Yasunori Kagoike, operator of a nationalistic school, gives a sworn testimony during a session of parliament in Tokyo on March 23, 2017. Japanese Prime Minister Shinzo Abe’s approval rating has fallen sharply, an opinion poll showed on March 20, as scandals erode public confidence in a government now in its fifth year. Kagoike recently claimed he received a 8,800 USD donation from Abe for his primary school, plans for which now have been put on ice. / AFP PHOTO / JIJI PRESS / STR / Japan OUT
A controversial nationalist educator said under oath Thursday he had received a donation for his school from Japanese Prime Minister Shinzo Abe despite the premier’s repeated denials in an intensifying political scandal that has gripped the country.
The nationally televised testimony by Yasunori Kagoike came as his reportedly shady purchase of government land at a huge discount has dominated media coverage for weeks.
Abe, whose high approval ratings have taken a hit, has repeatedly denied giving Kagoike money and on more than one occasion offered to resign if he was found to be involved in the land deal.
Analysts have said that there would likely be nothing illegal in such a donation, but if proven it could damage Abe’s credibility given his steadfast denials.
Kagoike operates a kindergarten in western Japan that inculcates pupils with pre-World War II nationalist and native Shinto religious values and has made insulting comments about Chinese and Koreans.
When the controversy erupted last month, he was preparing to open an elementary school on the land purchased from the government at a price reportedly some one-tenth the market value.
The complex scandal has dominated parliamentary deliberations for weeks and his testimony prompted a media frenzy with five networks broadcasting it live.
Kagoike was summoned for questioning by lawmakers after his claim last week that Abe’s wife Akie handed him one million yen ($9,000) in cash in his office in 2015 and said the money was from her husband.
Kagoike offered no proof, but told lawmakers that he vividly remembers the day when Akie Abe visited his kindergarten to deliver a speech.
“She asked her aide to step outside. When it was just the two of us alone in the room, she said ‘This is from Shinzo Abe’ and gave me an envelope containing one million yen as a donation,” he told lawmakers.

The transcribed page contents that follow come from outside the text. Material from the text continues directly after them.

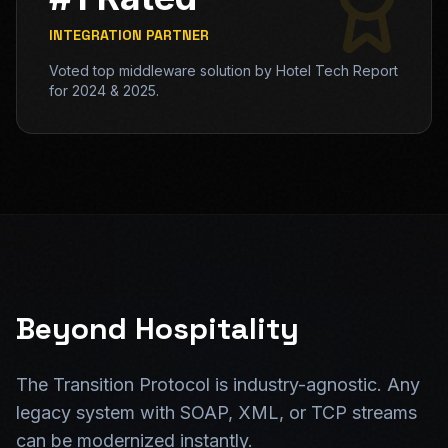
INTEGRATION PARTNER
Voted top middleware solution by Hotel Tech Report
for 2024 & 2025.
Beyond Hospitality
The Transition Protocol is industry-agnostic. Any
legacy system with SOAP, XML, or TCP streams
can be modernized instantly.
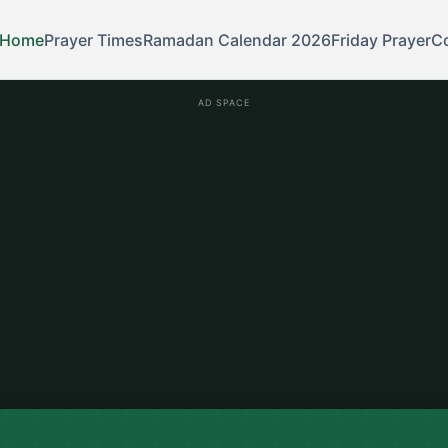
Home
Prayer Times
Ramadan Calendar 2026
Friday Prayer
C
AD SPACE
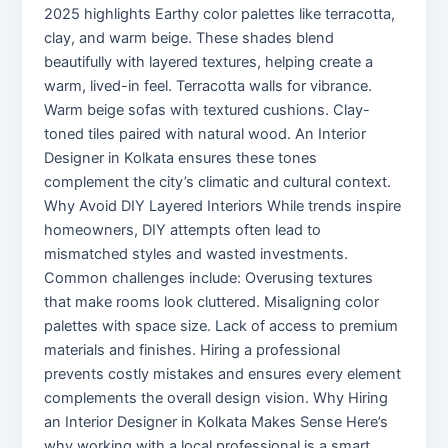
2025 highlights Earthy color palettes like terracotta,
clay, and warm beige. These shades blend
beautifully with layered textures, helping create a
warm, lived-in feel. Terracotta walls for vibrance.
Warm beige sofas with textured cushions. Clay-
toned tiles paired with natural wood. An Interior
Designer in Kolkata ensures these tones
complement the city’s climatic and cultural context.
Why Avoid DIY Layered Interiors While trends inspire
homeowners, DIY attempts often lead to
mismatched styles and wasted investments.
Common challenges include: Overusing textures
that make rooms look cluttered. Misaligning color
palettes with space size. Lack of access to premium
materials and finishes. Hiring a professional
prevents costly mistakes and ensures every element
complements the overall design vision. Why Hiring
an Interior Designer in Kolkata Makes Sense Here’s
why working with a local professional is a smart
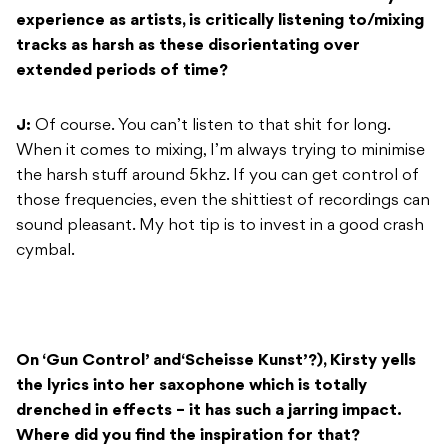
experience as artists, is critically listening to/mixing
tracks as harsh as these disorientating over
extended periods of time?
J:
Of course. You can’t listen to that shit for long.
When it comes to mixing, I’m always trying to minimise
the harsh stuff around 5khz. If you can get control of
those frequencies, even the shittiest of recordings can
sound pleasant. My hot tip is to invest in a good crash
cymbal.
On ‘Gun Control’ and‘Scheisse Kunst’?), Kirsty yells
the lyrics into her saxophone which is totally
drenched in effects – it has such a jarring impact.
Where did you find the inspiration for that?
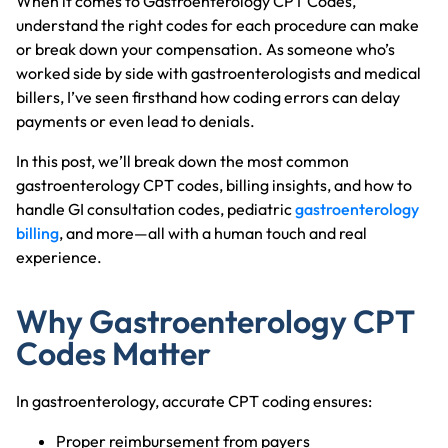
When it comes to Gastroenterology CPT Codes,
understand the right codes for each procedure can make
or break down your compensation. As someone who’s
worked side by side with gastroenterologists and medical
billers, I’ve seen firsthand how coding errors can delay
payments or even lead to denials.
In this post, we’ll break down the most common
gastroenterology CPT codes, billing insights, and how to
handle GI consultation codes, pediatric
gastroenterology
billing
, and more—all with a human touch and real
experience.
Why Gastroenterology CPT
Codes Matter
In gastroenterology, accurate CPT coding ensures:
Proper reimbursement from payers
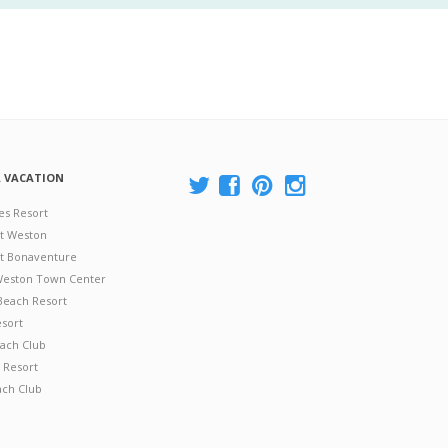
A VACATION
es Resort
at Weston
 at Bonaventure
 Weston Town Center
Beach Resort
esort
ach Club
 Resort
ach Club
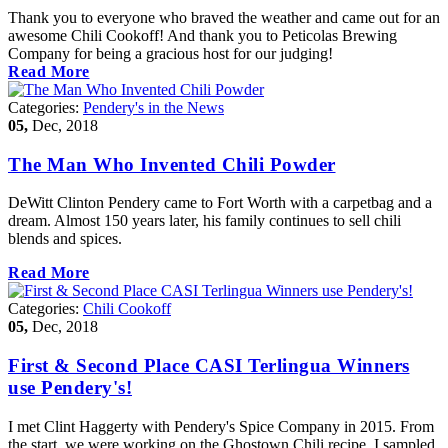
Thank you to everyone who braved the weather and came out for an
awesome Chili Cookoff! And thank you to Peticolas Brewing
Company for being a gracious host for our judging!
Read More
Categories:
Pendery's in the News
05,
Dec, 2018
The Man Who Invented Chili Powder
DeWitt Clinton Pendery came to Fort Worth with a carpetbag and a
dream. Almost 150 years later, his family continues to sell chili
blends and spices.
Read More
Categories:
Chili Cookoff
05,
Dec, 2018
First & Second Place CASI Terlingua Winners
use Pendery's!
I met Clint Haggerty with Pendery's Spice Company in 2015. From
the start, we were working on the Ghostown Chili recipe. I sampled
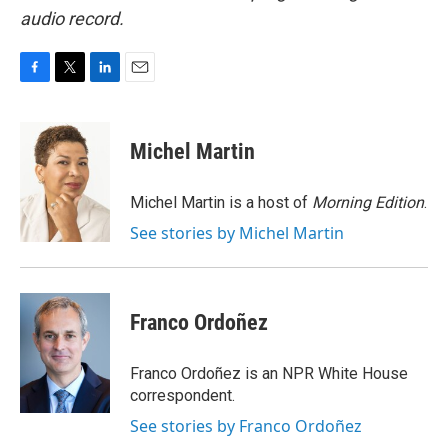
audio record.
F
T
L
E
a
w
i
m
c
i
n
a
e
t
k
i
Michel Martin
b
t
e
l
o
e
d
o
r
I
Michel Martin is a host of
Morning Edition
.
k
n
See stories by Michel Martin
Franco Ordoñez
Franco Ordoñez is an NPR White House
correspondent.
See stories by Franco Ordoñez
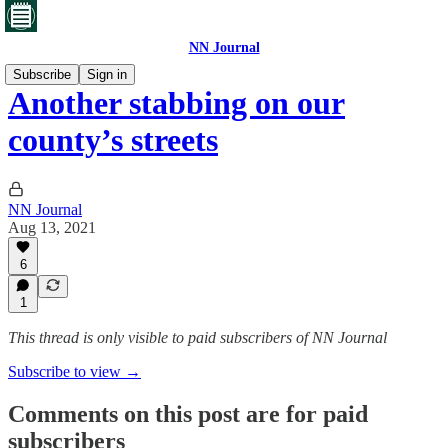
NN Journal
Subscribe
Sign in
Another stabbing on our
county’s streets
NN Journal
Aug 13, 2021
6
1
This thread is only visible to paid subscribers of NN Journal
Subscribe to view →
Comments on this post are for paid
subscribers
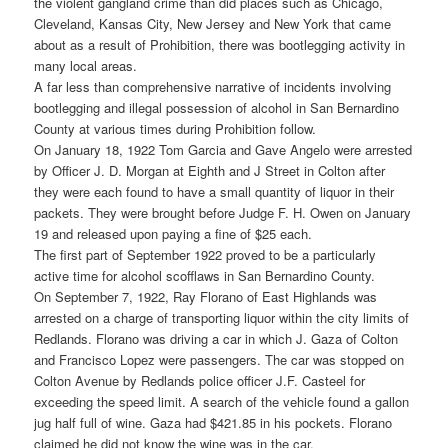
the violent gangland crime than did places such as Chicago,
Cleveland, Kansas City, New Jersey and New York that came
about as a result of Prohibition, there was bootlegging activity in
many local areas.
A far less than comprehensive narrative of incidents involving
bootlegging and illegal possession of alcohol in San Bernardino
County at various times during Prohibition follow.
On January 18, 1922 Tom Garcia and Gave Angelo were arrested
by Officer J. D. Morgan at Eighth and J Street in Colton after
they were each found to have a small quantity of liquor in their
packets. They were brought before Judge F. H. Owen on January
19 and released upon paying a fine of $25 each.
The first part of September 1922 proved to be a particularly
active time for alcohol scofflaws in San Bernardino County.
On September 7, 1922, Ray Florano of East Highlands was
arrested on a charge of transporting liquor within the city limits of
Redlands. Florano was driving a car in which J. Gaza of Colton
and Francisco Lopez were passengers. The car was stopped on
Colton Avenue by Redlands police officer J.F. Casteel for
exceeding the speed limit. A search of the vehicle found a gallon
jug half full of wine. Gaza had $421.85 in his pockets. Florano
claimed he did not know the wine was in the car.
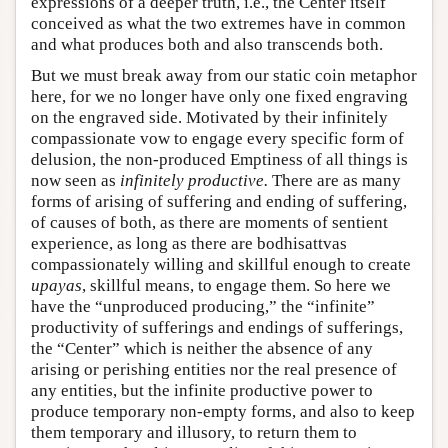
expressions of a deeper truth, i.e., the Center itself
conceived as what the two extremes have in common
and what produces both and also transcends both.
But we must break away from our static coin metaphor
here, for we no longer have only one fixed engraving
on the engraved side. Motivated by their infinitely
compassionate vow to engage every specific form of
delusion, the non-produced Emptiness of all things is
now seen as
infinitely productive.
There are as many
forms of arising of suffering and ending of suffering,
of causes of both, as there are moments of sentient
experience, as long as there are bodhisattvas
compassionately willing and skillful enough to create
upayas
, skillful means, to engage them. So here we
have the “unproduced producing,” the “infinite”
productivity of sufferings and endings of sufferings,
the “Center” which is neither the absence of any
arising or perishing entities nor the real presence of
any entities, but the infinite productive power to
produce temporary non-empty forms, and also to keep
them temporary and illusory, to return them to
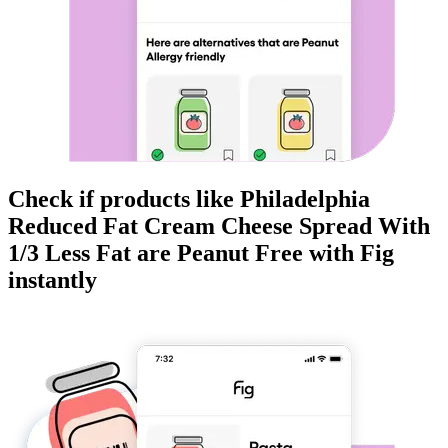
Check if products like
Philadelphia
Reduced Fat Cream Cheese Spread With
1/3 Less Fat
are
Peanut Free
with Fig
instantly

“I have heard Madame Akie has (recently) said she absolutely does not remember it. But for us, it was such an honour and I remember it very well,” he said.
Abe’s government quickly issued a fresh denial.
“Of course, Madame Akie has said she has no recollection” of giving him money, Yoshihide Suga, the government’s top spokesman, told a regular briefing.
Kagoike’s testimony came as newspaper opinion surveys have shown declines in support for Abe amid the scandal.
The top-selling Yomiuri Shimbun found that approval for Abe’s government has recently dropped by 10 percentage points to 56 percent.
Though still high, the daily said it marked the biggest monthly fall since Abe took office in December 2012.
Kagoike has drawn enormous public curiosity as his kindergarten promotes eccentric, nationalistic teachings similar to what was taught through the end of the war.
Pupils, for example, memorise an 1890 imperial decree on education blamed for teaching students they must die for the emperor if necessary.